Along with its needed effects, a medicine may cause some unwanted effects. Although not all of these side effects may occur, if they do occur they may need medical attention.
Check with your doctor immediately if any of the following side effects occur:
Symptoms of allergic reaction
Difficulty in breathing or swallowing
itching, especially of feet or hands
reddening of skin, especially around ears
swelling of eyes, face, or inside of nose
unusual tiredness or weakness (sudden and severe)
Check with your doctor as soon as possible if any of the following side effects occur:
fever over 103 °F (39.4 °C)
headache (severe or continuing)
swelling, blistering, or pain at place of injection (severe or continuing)

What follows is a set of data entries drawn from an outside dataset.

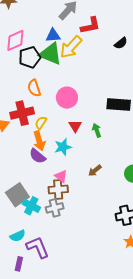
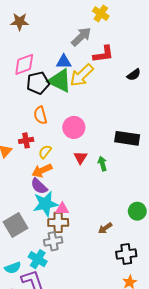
red cross: (22, 113) -> (26, 140), size x0.6
orange arrow: (39, 141) -> (42, 170), turned 78
cyan star: (63, 147) -> (45, 204), moved, size x1.4
brown arrow: (95, 171) -> (105, 228), moved
pink triangle: (61, 176) -> (62, 209), turned -40
cyan cross: (31, 206) -> (38, 259), moved

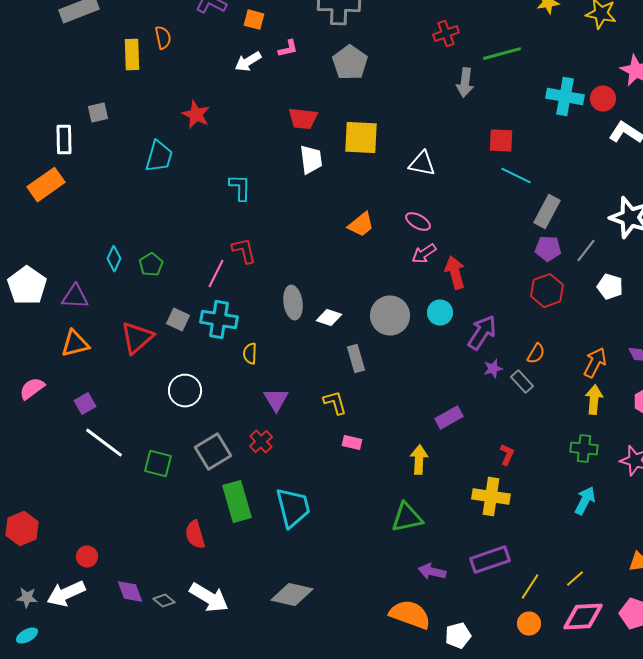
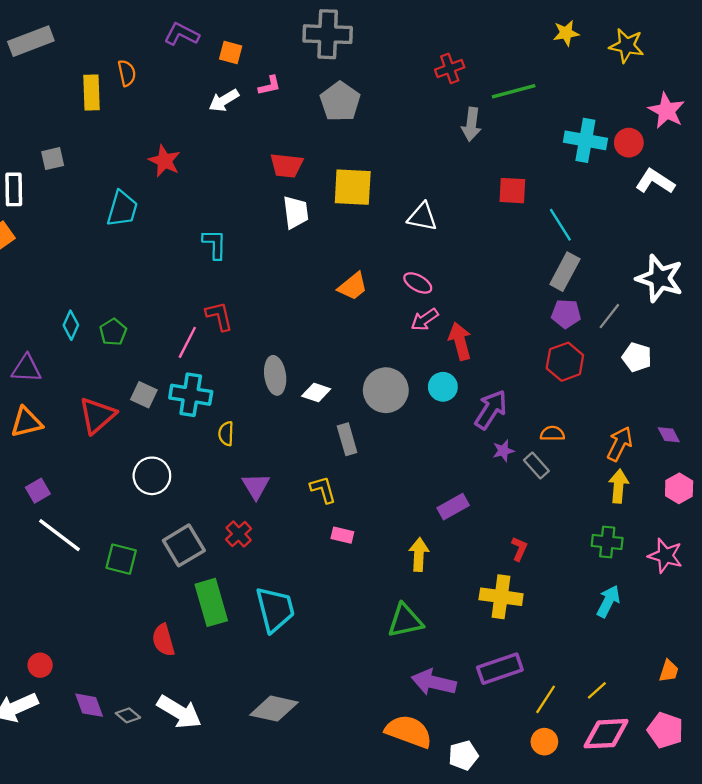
cyan line: (516, 176) -> (560, 225), moved, turned 32
orange semicircle: (536, 354) -> (552, 434), turned -120
purple arrow: (432, 572) -> (434, 682), size x1.4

swelling of glands in armpit
vomiting (severe or continuing)
Some side effects may occur that usually do not need medical attention. These side effects may go away during treatment as your body adjusts to the medicine. Also, your health care professional may be able to tell you about ways to prevent or reduce some of these side effects. Check with your health care professional if any of the following side effects continue or are bothersome or if you have any questions about them:
Redness or hard lump at place of injection
Chills, fever, irritability, or unusual tiredness
pain, tenderness, itching, or swelling at place of injection
Other side effects not listed may also occur in some patients. If you notice any other effects, check with your healthcare professional.
Call your doctor for medical advice about side effects. You may report side effects to the FDA at 1-800-FDA-1088.